Just last year, Russia's government reimposed a rule meant to restrain spending and borrowing and channel substantial amounts of the country's energy revenues into its wealth fund.
Economists say this signals that fiscal credibility will lose out to President Vladimir Putin's need to revive the country's $2 trillion economy, which has slowed to a crawl a year after his return to the presidency.
"It looks like the government might try to cling to its decade-old fiscal approach of fixing issues by raising government spending," Kai Stukenbrock, a sovereign analyst at ratings agency Standard and Poor's, said.
The scope to raise spending has, however, "decreased significantly in recent years," added Stukenbrock. S&P has a BBB rating on Russia, in the lower reaches of investment grade.
Siluanov's cabinet colleagues want him to spend more to boost growth that slowed to 1.6 percent in the first quarter — the weakest since the 2009 slump — and he has been forced to raise his mid-term borrowing targets.
As a result, Russia will miss its goal of balancing the budget by 2015.
"The budget rule was introduced with such fanfare, but I don't know any expert who took it seriously even at the time," said Julia Tsepliaeva, chief Russia/CIS economist at BNP Paribas.
"The majority of the country does not want any changes or reforms, they want the show to go on, so that wages and pensions continue to rise."

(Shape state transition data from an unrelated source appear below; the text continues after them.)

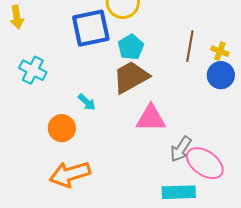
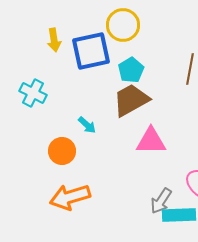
yellow arrow: (17, 17) -> (54, 40), moved
gray arrow: (181, 149) -> (161, 201), moved

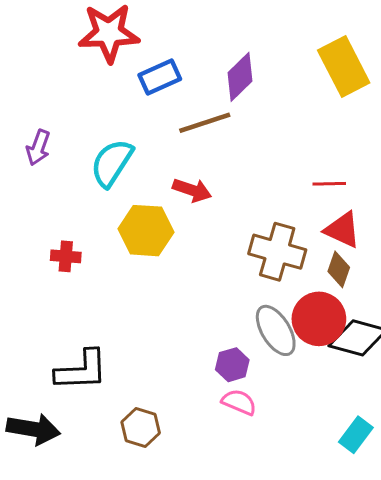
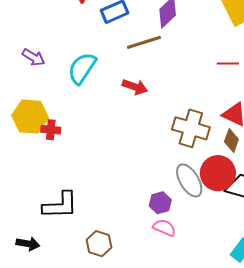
purple arrow: (38, 148) -> (33, 57), turned -80
red line: (329, 184) -> (228, 64), moved
yellow hexagon: (146, 231) -> (30, 117), moved
black arrow: (33, 429) -> (28, 244), size x0.7

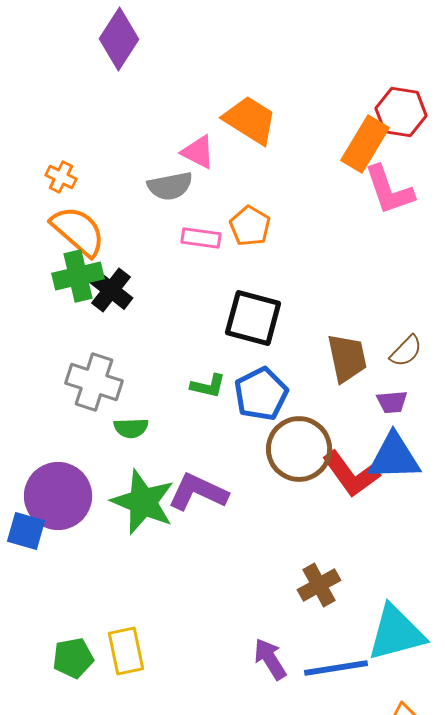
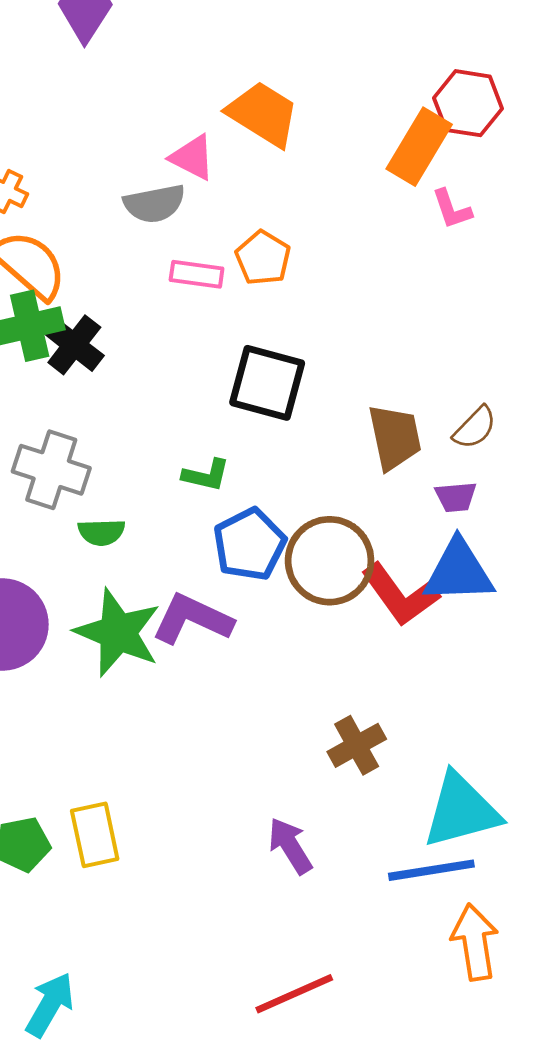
pink L-shape: (389, 190) -> (452, 209), size x0.6
blue pentagon: (261, 394) -> (249, 544), moved
blue line: (336, 668) -> (431, 870), moved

Natalia Orlova, chief economist at Alfa Bank, said the decision not to cut spending meant it was "de facto easing the budget rule to support GDP growth."
As a result, the oil price at which the budget would balance in 2015 will rise to $115 per barrel — $10 higher than originally planned, she commented.
Economists say the government has already found a way to weaken the fiscal rule, which sets the 1 percent borrowing cap on the basis of the long-term average oil price.
The trick has been to tap energy revenues this year that would normally have been channeled into the Reserve Fund. As a result, only $4.8 billion will be parked in the rainy-day fund in 2013, instead of the $11.9 billion earlier penciled in.
That will keep sovereign debt at 11 percent of GDP in 2015, as originally planned, but only at the expense of weakening Russia's ability to withstand an oil price crash. A $10 drop in oil cuts revenues by an estimated 1.1 percent of GDP.
That, critics say, undermines the entire justification for the fiscal rule. It replaced an earlier long-term target, scrapped after the 2008 crash, which stripped out oil and gas revenues when calculating borrowing as a percentage of GDP.
The International Monetary Fund has called on Russia to reinstate the old rule, under which the non-oil deficit would have fallen below 5 percent of GDP by mid-decade from 10 percent currently.
"The IMF has warned us that there are some loopholes in the budget rule and that we may not violate it in practice but violate it in spirit," Deputy Finance Minister Alexei Moiseyev said.
"Such risks remain, but I would remind you that all of our leaders have reaffirmed their commitment to the budget rule."